The fine is for Facebook not being clear with its users how their online behaviour was being monitored and used by third parties for political campaigns.
The UK’s information commissioner, Elizabeth Denham, said she would fine the social network as her office investigates how data belonging to tens of millions of users was improperly accessed.
The amount is the maximum allowed under the Data Protection Act 1998, but is a tiny amount for a company valued last year at around $590bn (£445bn).
The scandal took place before new EU data protection laws that allow much larger fines came into force.

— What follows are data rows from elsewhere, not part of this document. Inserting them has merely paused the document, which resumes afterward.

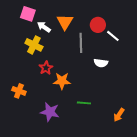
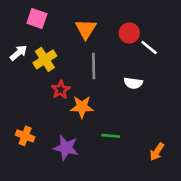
white arrow: (44, 27) -> (18, 53), moved, turned 104
gray line: (81, 43) -> (94, 66), moved
yellow cross: (34, 45) -> (45, 59), turned 30
orange cross: (19, 91) -> (25, 136), moved

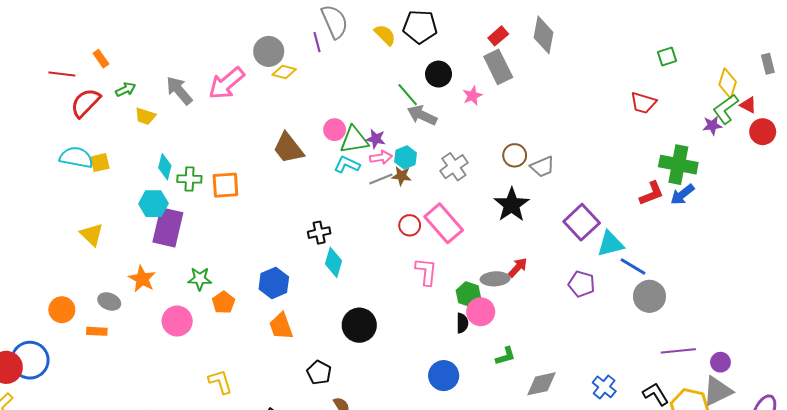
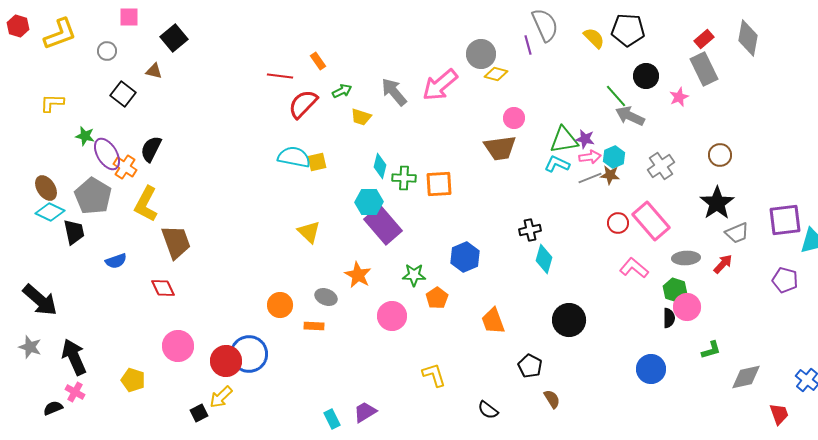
pink circle: (335, 130) -> (514, 118), moved
brown trapezoid: (288, 148) -> (500, 148), turned -60
gray trapezoid: (542, 167) -> (737, 233), moved
purple square: (582, 222) -> (785, 220), turned 36
purple rectangle: (168, 227) -> (383, 225), turned -54
pink L-shape: (426, 272) -> (634, 268), turned -56
gray ellipse: (495, 279) -> (686, 258), moved
blue hexagon: (274, 283) -> (465, 257), moved

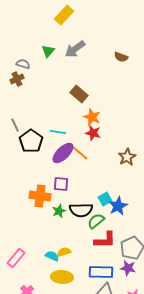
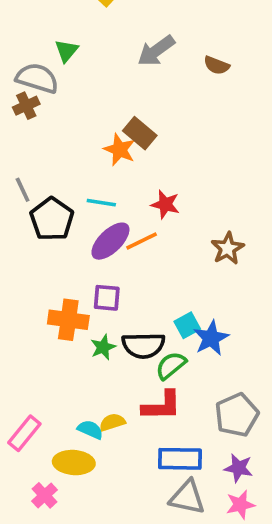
gray arrow: (75, 49) -> (156, 51), moved
green triangle: (48, 51) -> (66, 51), moved
gray semicircle: (23, 64) -> (37, 78), size x1.6
orange star: (92, 117) -> (120, 150), moved
orange line: (80, 153) -> (142, 241), turned -66
red L-shape: (105, 240) -> (162, 406), moved
purple star: (128, 268) -> (239, 468), moved
yellow ellipse: (62, 277) -> (74, 463), moved

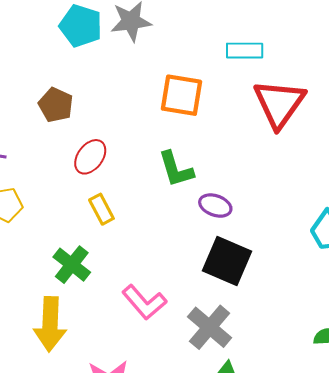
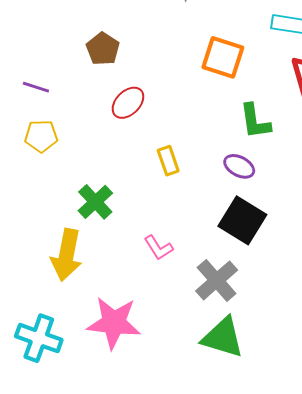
green L-shape: (176, 169) -> (255, 121), moved
yellow rectangle: (101, 209) -> (168, 161), moved
pink L-shape: (144, 302) -> (158, 248), size x0.7

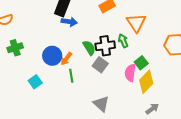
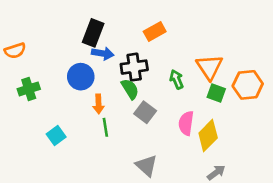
orange triangle: (136, 23) -> (209, 67), moved
black cross: (105, 46) -> (134, 67), moved
blue circle: (52, 56) -> (81, 77), moved
orange arrow: (66, 59) -> (99, 104), turned -40
green square: (141, 63) -> (216, 93), moved, turned -32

Great detail from @alexhern & @davidtpegg story in @guardian. Under GDPR, Facebook could have been fined £359m 🔥🔥🔥 pic.twitter.com/awg82E4iSc
— Carole Cadwalladr (@carolecadwalla) July 10, 2018
Facebook, along with consultancy Cambridge Analytica, has been the focus of the investigation since February when evidence emerged that an app was used to harvest the data of 50 million Facebook users across the world.
The investigation by the Observer and New York Times found Global Science Research (GSR), which is owned by Cambridge University academic Aleksandr Kogan, collected information on up to 50 million people through a personality-testing app.
Hundreds of thousands gave permission for their data to be collected for academic use by the app, but it also collected information about their Facebook friends without letting them know, reports found.
This is now estimated at 87 million, according to the Information Commissioner’s Office.
Cambridge Analytica used data from millions of Facebook accounts to help Donald Trump’s 2016 presidential election campaign.
Facebook broke the law by failing to safeguard people’s data and not being transparent about how that data could be harvested, Denham said.
She said: “We are at a crossroads. Trust and confidence in the integrity of our democratic processes risk being disrupted because the average voter has little idea of what is going on behind the scenes.
“New technologies that use data analytics to micro-target people give campaign groups the ability to connect with individual voters. But this cannot be at the expense of transparency, fairness and compliance with the law.”
In response, Erin Egan, Facebook’s chief privacy officer said: “As we have said before, we should have done more to investigate claims about Cambridge Analytica and take action in 2015.
“We have been working closely with the Information Commissioner’s Office in their investigation of Cambridge Analytica, just as we have with authorities in the US and other countries.”